院長コラム

中高年女性のメタボ予防の生活習慣

中高年にとって恐怖の言葉である“メタボリックシンドローム(メタボ)”は、内臓脂肪型肥満(ウエスト90㎝以上)に加えて、高血圧・高血糖・脂質異常の3つのうち、2つ以上当てはまる女性が該当します。
実は、女性ホルモンであるエストロゲンには、内臓脂肪の増加を抑え、血圧・血糖・脂質代謝を調節する働きがあるため、閉経後にエストロゲン分泌が低下すると、メタボのリスクが高くなってしまいます。
今回は、更年期以降の女性がメタボを予防する、ちょっとした生活習慣をお伝えします。

バランスのとれた食生活
メタボ予防には、糖質・脂質を効果的に燃焼させることが大切です。
緑黄色野菜には糖質の燃焼に必要なビタミンが豊富であり、食物繊維によって血糖の急激な上昇を抑え、その結果として血糖の安定・脂肪減少が期待できます。
青魚には、内臓脂肪を減らし、動脈硬化の予防効果がある「DHA」「EPA」といった不飽和脂肪酸が豊富です。また、代謝に必要な筋肉量をアップするため、良質な動物性タンパク質を魚介類から摂取することも有用です。
その他、豚肉・大豆食品も脂肪燃焼・筋肉量増加が期待できるため、これらの食材を積極的に日々の食事にバランスよく取り入れるようにしましょう。

適切な運動習慣
筋肉量を落とさず、脂肪燃焼させるためには、食事だけでなく適切な運動も必要です。
日頃運動する期間がない方でも、日々の生活の中で「できるだけ車を使わずに歩く」「エレベーターやエスカレーターを使わずに階段で上り下りする」など、運動量を増やす事が勧められています。
その上で、有酸素運動(1日8,000歩以上のウォーキングなど)、筋力トレーニング(スクワット、腕立て伏せなど)、柔軟体操など、無理のない範囲で生活に取り入れて習慣化できれば、メタボの予防効果は高くなると思われます。

良質な睡眠
睡眠時間が短い人は、代謝を促進する成長ホルモンの分泌が低下し、肥満になるリスクが上昇することが知られています。
また、寝る直前の食事・アルコール、運動、入浴、スマホなどは睡眠の質を下げるともいわれています。
寝る2~3時間前までに夕食を済ませ、1~2時間前までに入浴し、寝る30分前からはスマホやテレビを見ないでゆっくり過ごし、できるだけ6時間以上の睡眠を心がけるようにしましょう。

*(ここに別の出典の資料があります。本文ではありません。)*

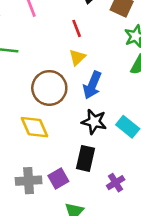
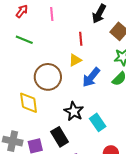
blue arrow: (92, 85) -> (91, 77), moved
black rectangle: (85, 158) -> (60, 137), turned -60

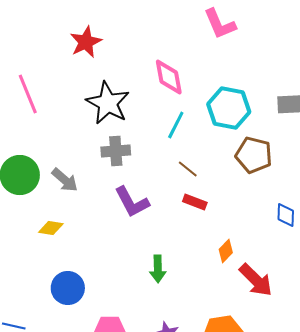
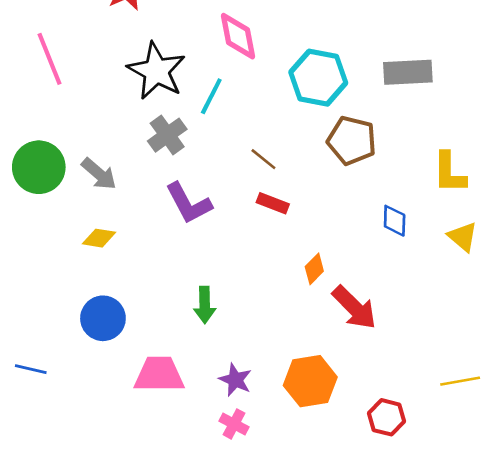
cyan line: (176, 125) -> (211, 96), moved
gray cross: (116, 151) -> (167, 135), turned -32
yellow diamond: (51, 228) -> (99, 238), moved
green arrow: (158, 269) -> (205, 305), moved

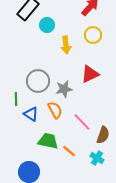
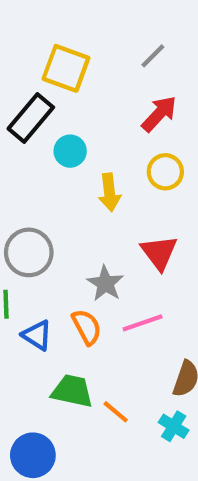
red triangle: (90, 74) -> (159, 252), turned -42
gray circle: (38, 81) -> (29, 252), moved
gray star: (64, 89) -> (105, 284), turned -30
pink line: (82, 122) -> (143, 323), moved, turned -66

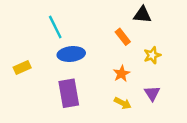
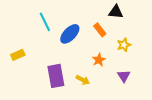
blue ellipse: (71, 54) -> (70, 34), moved, turned -40
yellow arrow: (123, 103) -> (83, 80), moved

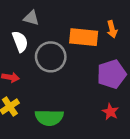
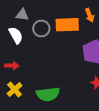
gray circle: (51, 57) -> (41, 28), moved, size x0.7

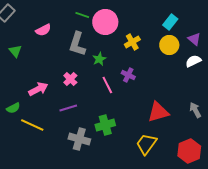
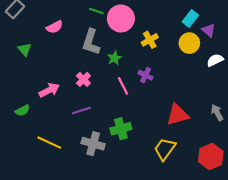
purple triangle: (194, 39) -> (209, 30), moved
yellow line: (32, 125) -> (49, 143), moved

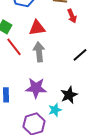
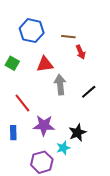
red line: (14, 47) -> (22, 103), moved
gray arrow: (39, 52) -> (60, 85), moved

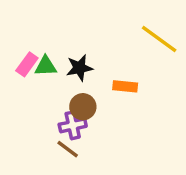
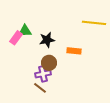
yellow line: (159, 39) -> (94, 23), turned -30
green triangle: (46, 66) -> (25, 31), moved

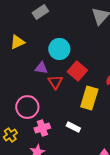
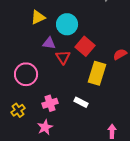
yellow triangle: (17, 42) -> (38, 17), moved
pink circle: (27, 107) -> (26, 74), moved

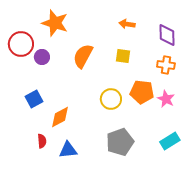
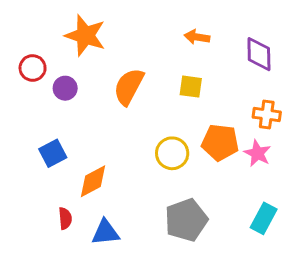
red circle: (21, 44) -> (33, 68), size x0.7
orange cross: (166, 65) -> (267, 115), moved
cyan rectangle: (170, 141) -> (264, 218), turned -30

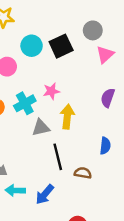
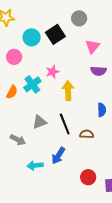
pink triangle: (105, 55) -> (92, 46), moved
purple semicircle: (108, 98) -> (99, 71), turned -98
gray triangle: (41, 128) -> (39, 122), moved
cyan arrow: (15, 190) -> (35, 166), moved

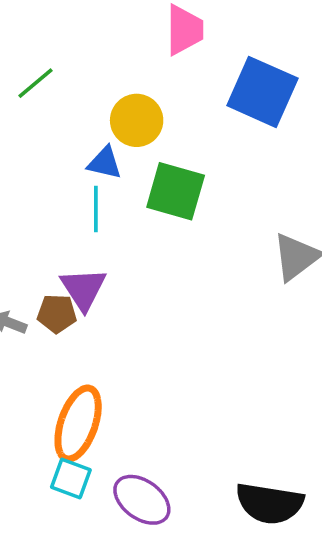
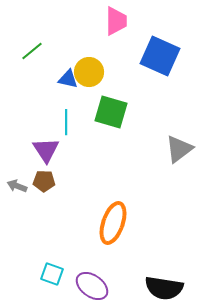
blue triangle: (105, 163) -> (68, 79), moved
purple triangle: (83, 289) -> (46, 150), moved
orange ellipse: (78, 424) -> (113, 223), moved

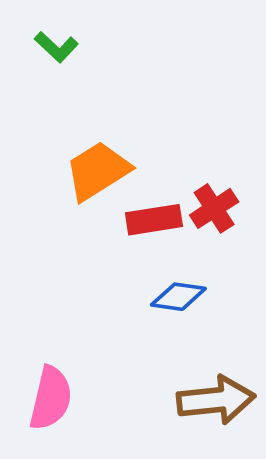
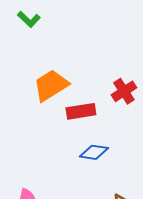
red cross: (214, 208) -> (124, 91), moved

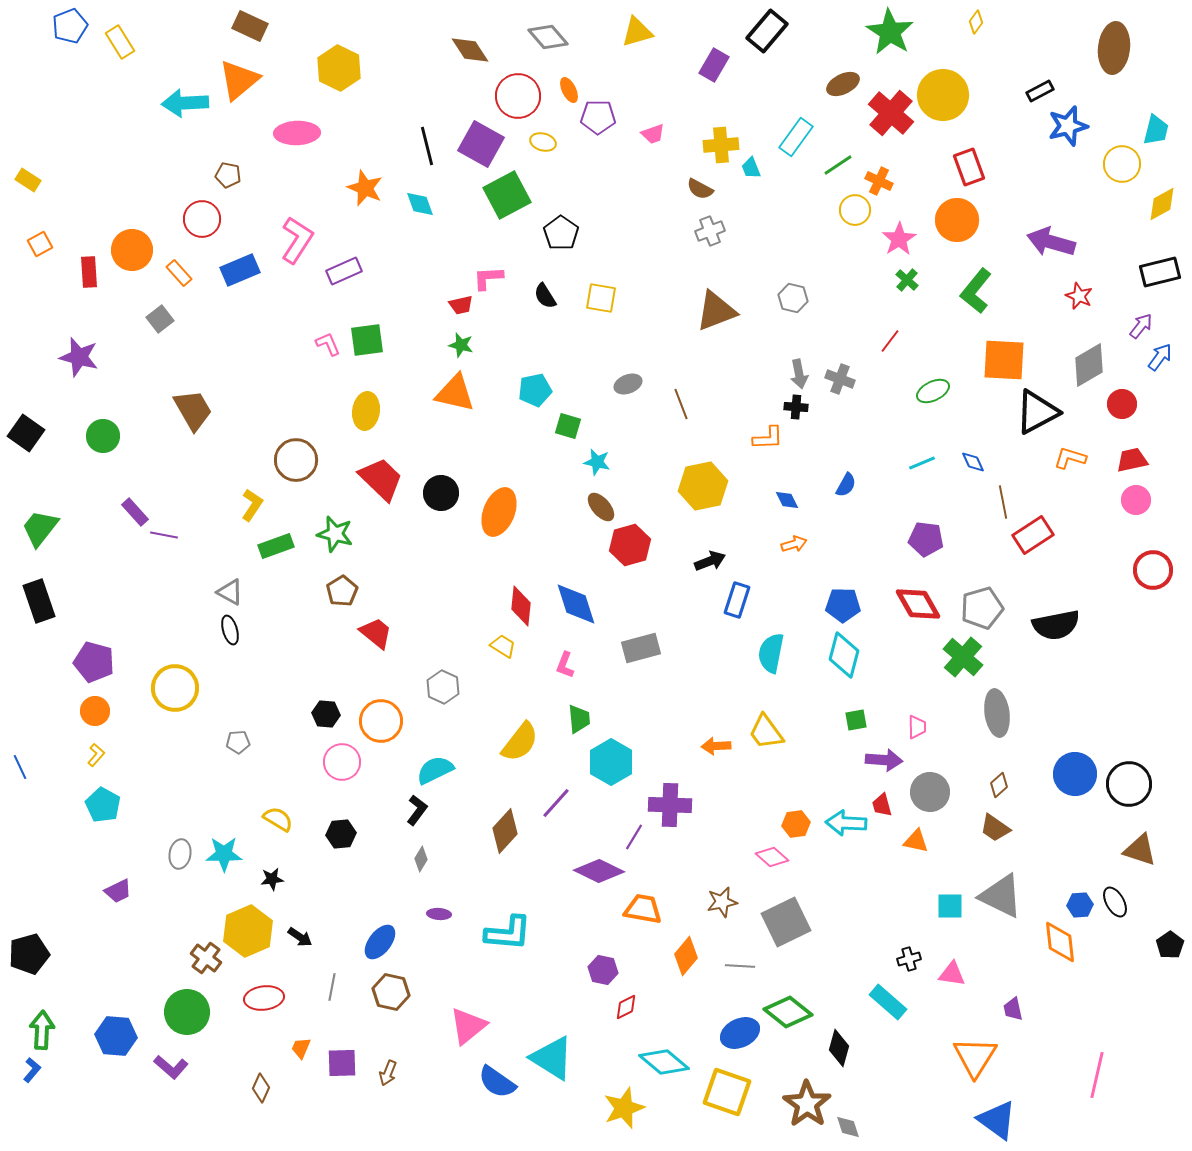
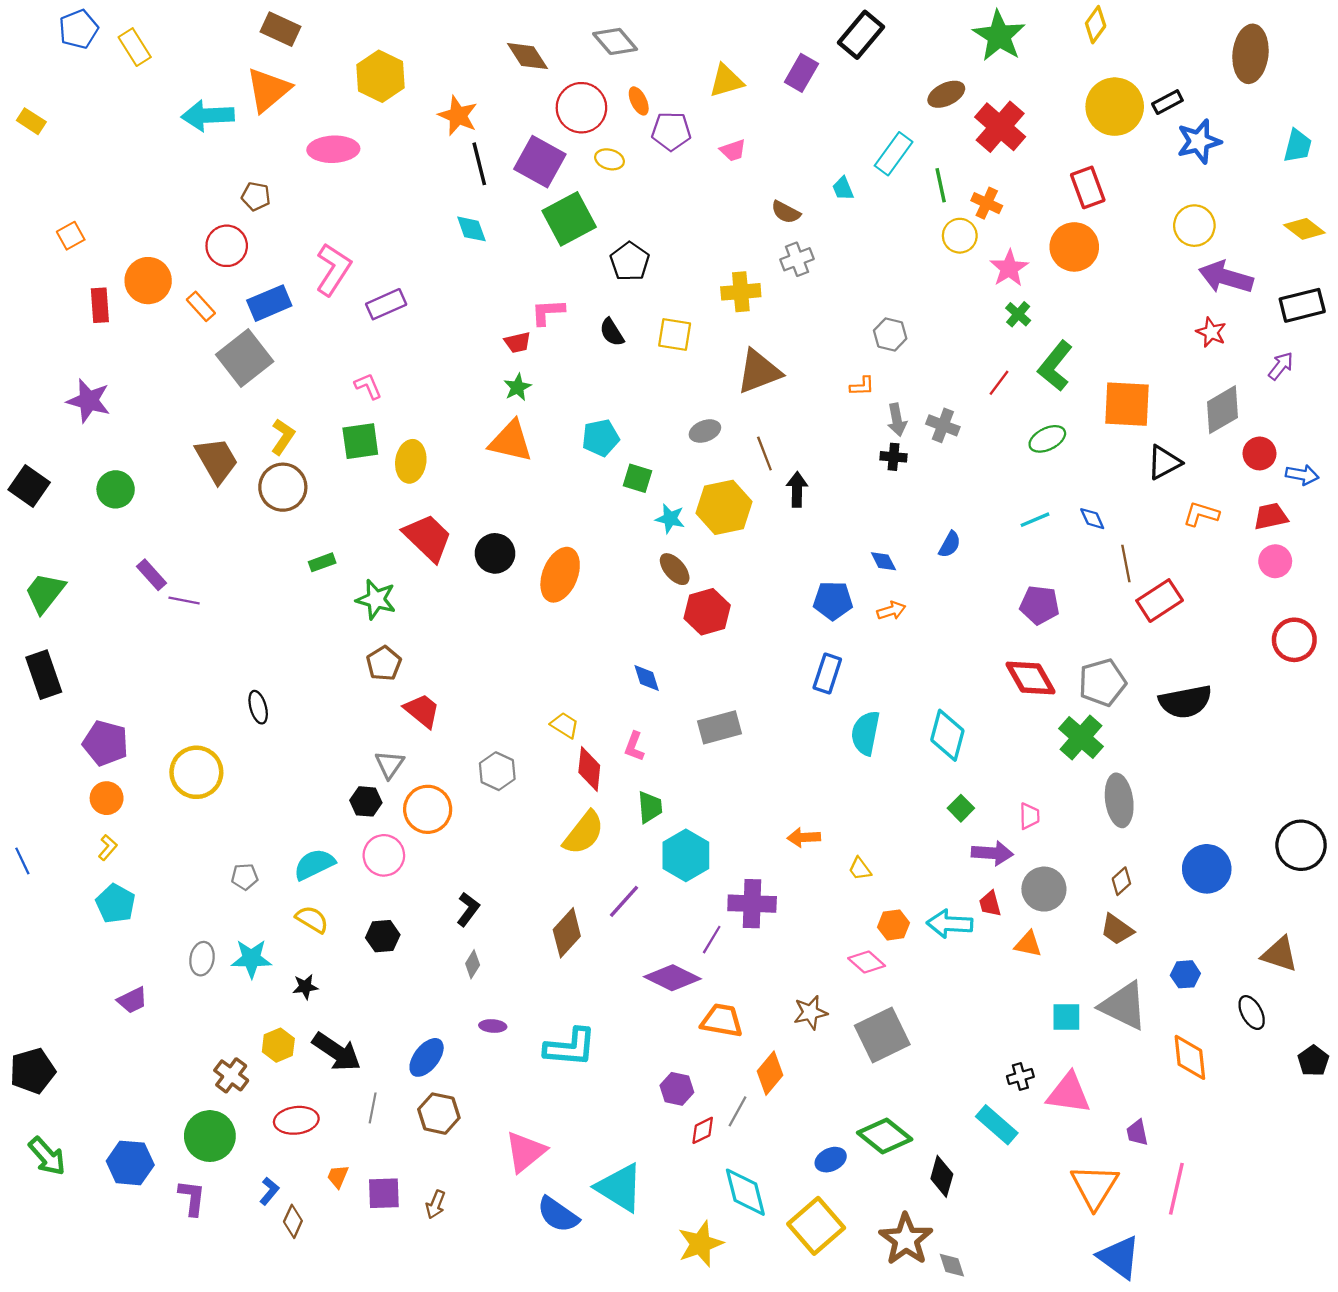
yellow diamond: (976, 22) -> (1096, 25), size x1.4
yellow triangle: (637, 32) -> (726, 81), moved
yellow circle: (943, 95) -> (1115, 107), moved
yellow cross: (721, 145) -> (741, 292), moved
yellow circle: (1122, 164) -> (1194, 226), moved
green line: (838, 165) -> (941, 185), turned -68
yellow rectangle: (28, 180) -> (31, 121), moved
orange star: (365, 188) -> (458, 116), moved
yellow diamond: (1162, 204) -> (1304, 229), turned 66
purple arrow: (1051, 242) -> (1226, 277), moved
orange square: (40, 244) -> (71, 236), moved
green L-shape: (976, 291) -> (1055, 366), moved
brown triangle: (716, 311) -> (759, 372), moved
gray square: (160, 319) -> (245, 358), moved, size x1.8
green square: (367, 340) -> (360, 441), moved
green star: (461, 345) -> (517, 387), turned 30
blue arrow: (1160, 357) -> (1302, 475), moved, turned 64
black triangle: (1037, 412) -> (1164, 462), size x0.7
orange L-shape: (768, 438) -> (862, 386), moved, size x0.7
brown circle: (296, 460) -> (283, 487), moved
yellow hexagon: (703, 486) -> (724, 507), moved
yellow L-shape: (252, 505) -> (283, 437), moved
green rectangle: (276, 546) -> (322, 562), moved, size x0.7
black arrow: (710, 561) -> (797, 489), moved, turned -68
gray triangle: (230, 592) -> (389, 764), moved, turned 36
blue diamond: (576, 604) -> (647, 678), size x0.6
blue pentagon: (843, 605) -> (833, 601), moved
red diamond: (521, 606) -> (589, 769), moved
green square: (856, 720) -> (961, 808), turned -35
yellow trapezoid: (766, 732) -> (860, 869), moved, size x0.6
gray pentagon: (238, 742) -> (245, 877), moved
cyan semicircle: (435, 770) -> (314, 864), moved
black circle: (1129, 784) -> (1301, 845), moved
blue hexagon: (1080, 905) -> (1185, 974), moved
yellow hexagon: (248, 931) -> (278, 1045), size x0.6
black arrow: (300, 937) -> (337, 1052), size x1.8
gray line: (740, 966) -> (737, 1111), moved, turned -64
pink triangle: (952, 974) -> (1069, 1093), size x1.5
green arrow: (42, 1030) -> (47, 1156), turned 135
blue ellipse: (740, 1033) -> (831, 1160), size x0.7
cyan diamond: (664, 1062) -> (745, 1192), turned 36
purple L-shape: (171, 1067) -> (192, 1198), turned -124
blue L-shape: (32, 1070) -> (269, 1191), moved
pink line: (1097, 1075) -> (1176, 1189), moved
yellow square: (727, 1092) -> (816, 1226), turned 30

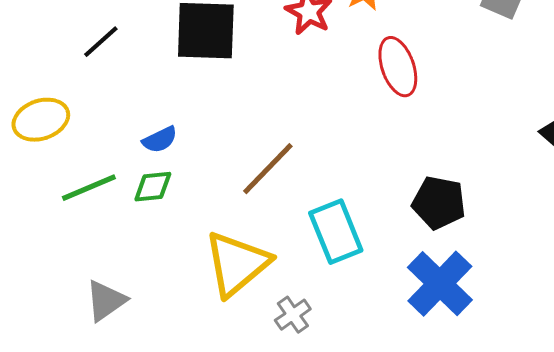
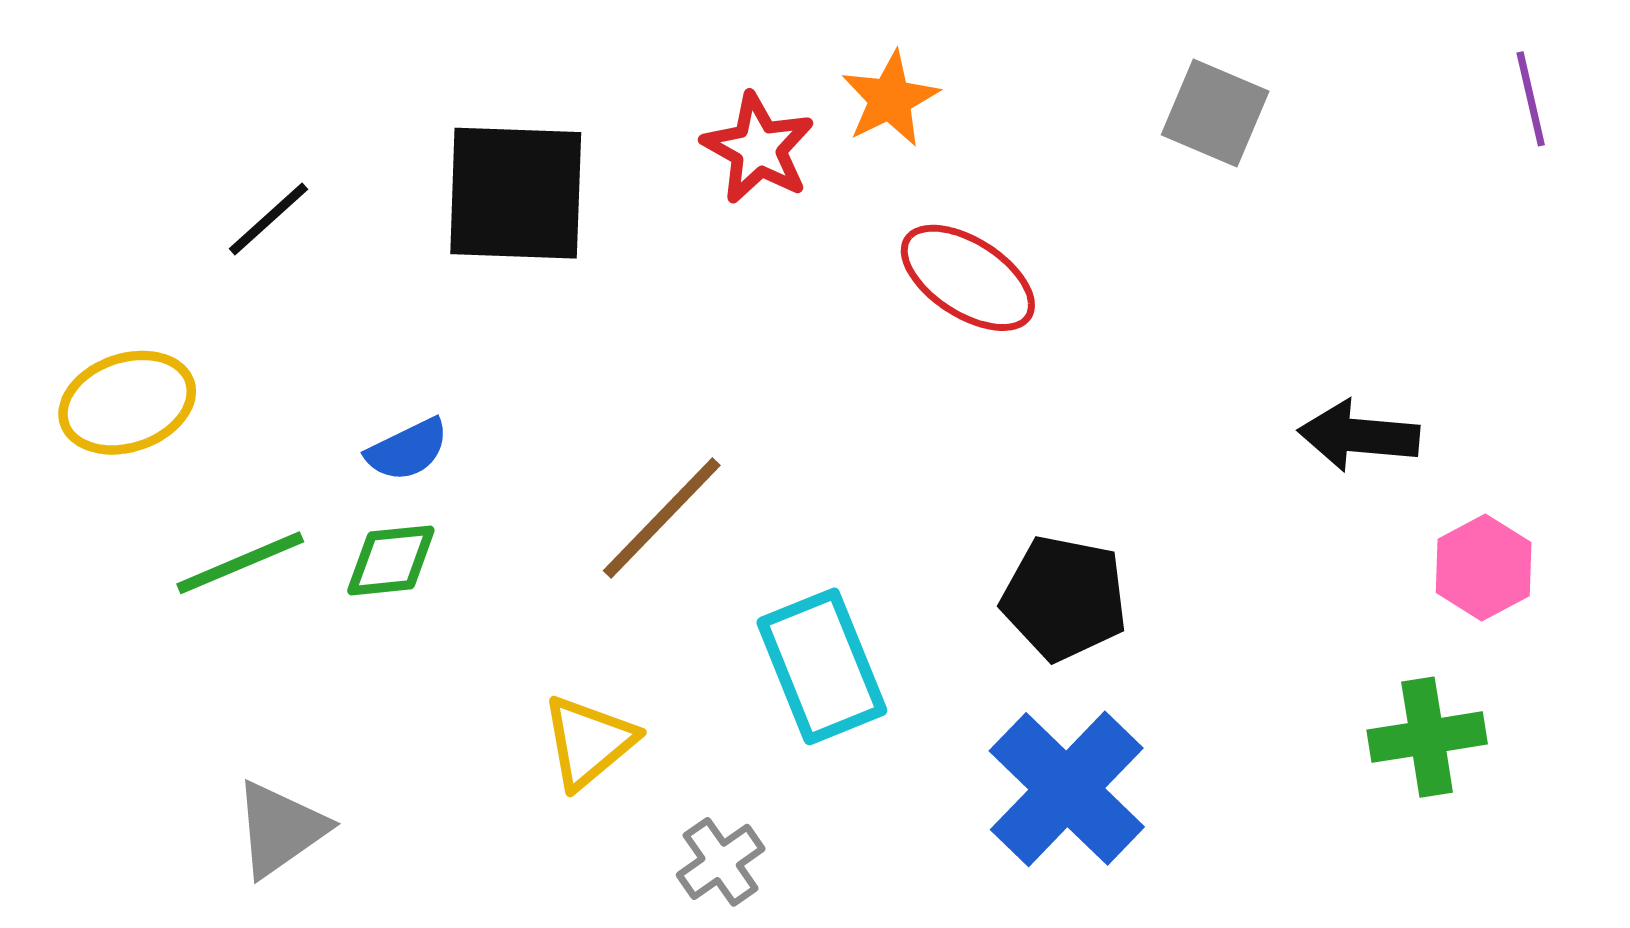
red ellipse: (398, 67) -> (968, 278), turned -38
yellow triangle: (237, 264) -> (589, 742), size x0.6

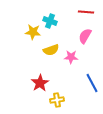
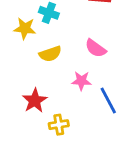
pink semicircle: (85, 36) -> (96, 48), moved, turned -84
pink star: (71, 57) -> (81, 81), moved

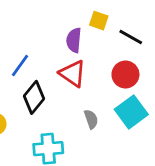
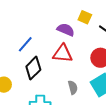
purple semicircle: (74, 40) -> (66, 30), turned 102
red triangle: (73, 73) -> (63, 53), turned -35

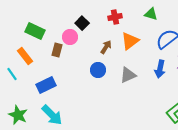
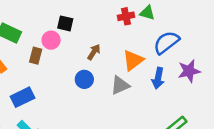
red cross: (115, 17) -> (126, 16), moved
black square: (82, 23) -> (65, 23), turned -32
orange triangle: (130, 41) -> (133, 60), moved

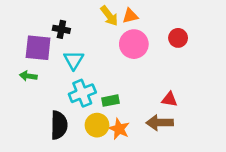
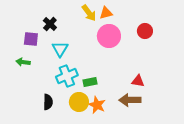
black cross: (61, 29) -> (50, 24), turned 32
purple square: (38, 48) -> (31, 39), size x0.7
black semicircle: (59, 125) -> (48, 102), size x0.7

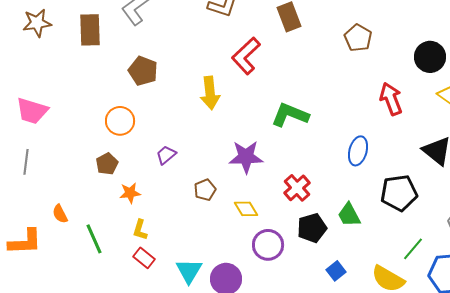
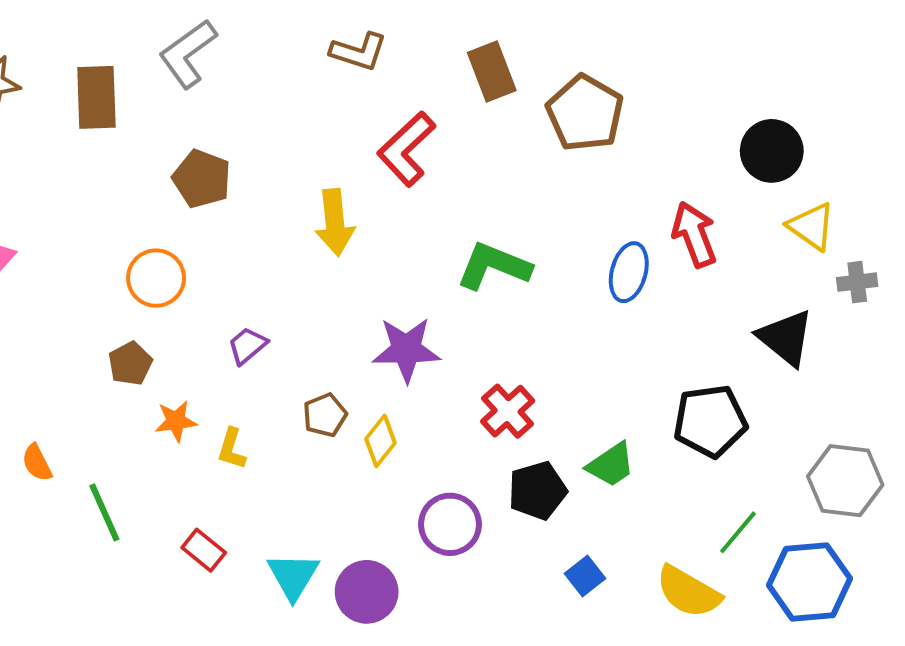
brown pentagon: (358, 38) -> (585, 113), moved, size x1.4
blue ellipse: (358, 151) -> (629, 272), moved
yellow diamond: (246, 209) -> (380, 441), moved, turned 70
green trapezoid: (349, 215) -> (611, 465), turned -96
yellow L-shape: (140, 230) -> (232, 449), moved

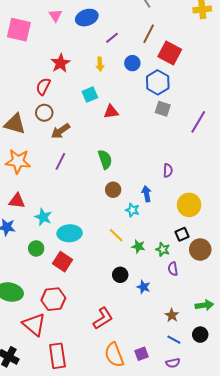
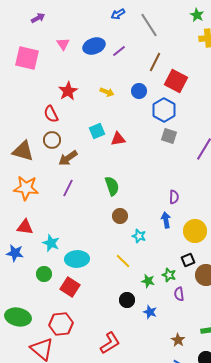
purple line: (112, 38) -> (119, 51), moved
yellow arrow: (100, 64) -> (107, 92), turned -64
red semicircle: (43, 86) -> (51, 114), turned -54
cyan square: (90, 95) -> (97, 131), moved
blue arrow: (147, 194) -> (166, 220), moved
green star: (138, 246) -> (148, 281), moved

女性はエストロゲンの低下により、様々な心身の変化が訪れます。
更年期の女性は上記のような生活習慣を心がけつつ、大豆イソフラボンのサプリメント「エクエル(エクオール)」を摂取することもお勧めです。
また、閉経後に更年期障害が辛い方は、メタボ予防の観点からもホルモン補充療法が間接的に有用なケースもあるため、是非婦人科でご相談下さい。